Is this token system good enough?

I have created a token system to secure my events but I wonder if this helps/is enough.

My Script

local MaxTimeBetweenSendingAndRecieving = 3
local function EnCodeToken()

	local SendTime= os.time()

	local Rnd = Random.new(SendTime)

	local Key = SendTime

	for i = 1, Rnd:NextInteger(1, 20) do

		Key *= Rnd:NextInteger(1, 5)
	end

	return {SendTime, Key}
end

local function DeCodeToken(Key)

	local RecieveTime = os.time()
	local SendTime = Key[1]

	local Rnd = Random.new(SendTime)

	local DeCodeKey = Key[2]

	for i = 1, Rnd:NextInteger(1, 20) do

		DeCodeKey /= Rnd:NextInteger(1, 5)
	end

	return SendTime == DeCodeKey and RecieveTime <= SendTime + MaxTimeBetweenSendingAndRecieving
end

It’s pointless. Remote keys of any kind don’t work because exploiters can just call your module functions that generate the key, or spy on them as they are sent through network traffic.

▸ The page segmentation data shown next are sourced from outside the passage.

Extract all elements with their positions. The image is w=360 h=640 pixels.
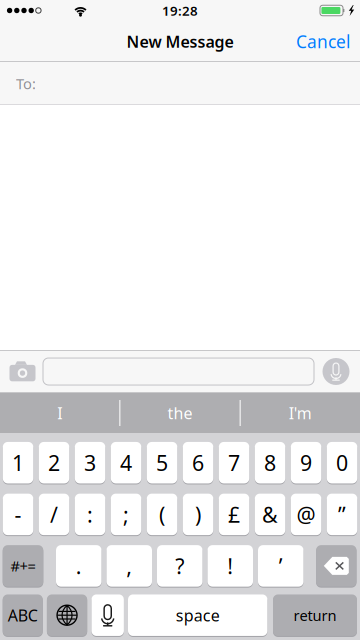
button[interactable]: 9 bbox=[291, 441, 321, 484]
button[interactable]: 1 bbox=[3, 441, 33, 484]
button[interactable]: 3 bbox=[75, 441, 105, 484]
button[interactable]: 8 bbox=[255, 441, 285, 484]
staticText: - bbox=[15, 500, 22, 528]
staticText: 0 bbox=[336, 448, 348, 477]
staticText: the bbox=[168, 402, 192, 424]
button[interactable]: return bbox=[273, 594, 357, 636]
button[interactable]: 0 bbox=[327, 441, 357, 484]
button[interactable]: @ bbox=[291, 493, 321, 536]
button[interactable]: ” bbox=[327, 493, 357, 536]
staticText: : bbox=[87, 500, 93, 528]
staticText: ABC bbox=[8, 605, 38, 626]
staticText: ( bbox=[159, 500, 165, 528]
staticText: return bbox=[294, 606, 336, 625]
button[interactable]: - bbox=[3, 493, 33, 536]
staticText: I bbox=[57, 402, 62, 424]
button[interactable]: ! bbox=[208, 545, 253, 587]
staticText: 3 bbox=[84, 448, 96, 477]
button[interactable]: 6 bbox=[183, 441, 213, 484]
button[interactable]: & bbox=[255, 493, 285, 536]
button[interactable]: space bbox=[128, 594, 267, 636]
staticText: space bbox=[176, 605, 220, 626]
button[interactable]: Delete bbox=[316, 545, 356, 587]
button[interactable]: Next keyboard bbox=[47, 594, 87, 636]
button[interactable]: I bbox=[0, 393, 119, 433]
button[interactable]: ) bbox=[183, 493, 213, 536]
staticText: 19:28 bbox=[162, 2, 198, 19]
staticText: 4 bbox=[120, 448, 132, 477]
staticText: I'm bbox=[289, 402, 312, 424]
button[interactable]: : bbox=[75, 493, 105, 536]
staticText: @ bbox=[297, 500, 316, 528]
staticText: 7 bbox=[228, 448, 240, 477]
staticText: 9 bbox=[300, 448, 312, 477]
button[interactable]: Camera bbox=[2, 350, 43, 393]
button[interactable]: £ bbox=[219, 493, 249, 536]
button[interactable]: 4 bbox=[111, 441, 141, 484]
staticText: / bbox=[50, 500, 58, 528]
button[interactable]: , bbox=[106, 545, 152, 587]
staticText: 2 bbox=[48, 448, 60, 477]
staticText: , bbox=[126, 552, 132, 580]
button[interactable]: #+= bbox=[3, 545, 43, 587]
button[interactable]: / bbox=[39, 493, 69, 536]
staticText: To: bbox=[16, 74, 36, 93]
staticText: ” bbox=[338, 500, 346, 528]
button[interactable]: ; bbox=[111, 493, 141, 536]
staticText: ) bbox=[195, 500, 201, 528]
staticText: . bbox=[76, 552, 82, 580]
button[interactable]: . bbox=[56, 545, 102, 587]
staticText: ? bbox=[175, 552, 184, 580]
button[interactable]: Dictate bbox=[92, 594, 124, 636]
button[interactable]: the bbox=[120, 393, 240, 433]
button[interactable]: I'm bbox=[241, 393, 360, 433]
button[interactable]: ABC bbox=[3, 594, 43, 636]
button[interactable]: Dictate bbox=[314, 350, 358, 393]
staticText: ! bbox=[227, 552, 233, 580]
staticText: £ bbox=[228, 500, 240, 528]
staticText: New Message bbox=[126, 31, 234, 52]
button[interactable]: Cancel bbox=[286, 21, 360, 62]
button[interactable]: 7 bbox=[219, 441, 249, 484]
button[interactable]: ’ bbox=[258, 545, 304, 587]
button[interactable]: ( bbox=[147, 493, 177, 536]
button[interactable]: 5 bbox=[147, 441, 177, 484]
staticText: 1 bbox=[12, 448, 24, 477]
staticText: #+= bbox=[10, 556, 36, 576]
button[interactable]: ? bbox=[157, 545, 202, 587]
staticText: ; bbox=[123, 500, 129, 528]
staticText: 8 bbox=[264, 448, 276, 477]
staticText: ’ bbox=[279, 552, 283, 580]
button[interactable]: 2 bbox=[39, 441, 69, 484]
staticText: 5 bbox=[156, 448, 168, 477]
staticText: Cancel bbox=[296, 30, 350, 53]
staticText: & bbox=[262, 500, 278, 528]
staticText: 6 bbox=[192, 448, 204, 477]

This will assuming I understand it require the server to initiate the conversation and block any data that it didn’t request. As noted already though, this won’t actually stop you from receiving any bad data. An attacking party just needs to intercept your question and send it bad data back within the time frame pretending to be the script you intended. This will allow you to trust it a bit more, but ultimately the attacker can just send any data they want anyways.

This topic was automatically closed 14 days after the last reply. New replies are no longer allowed.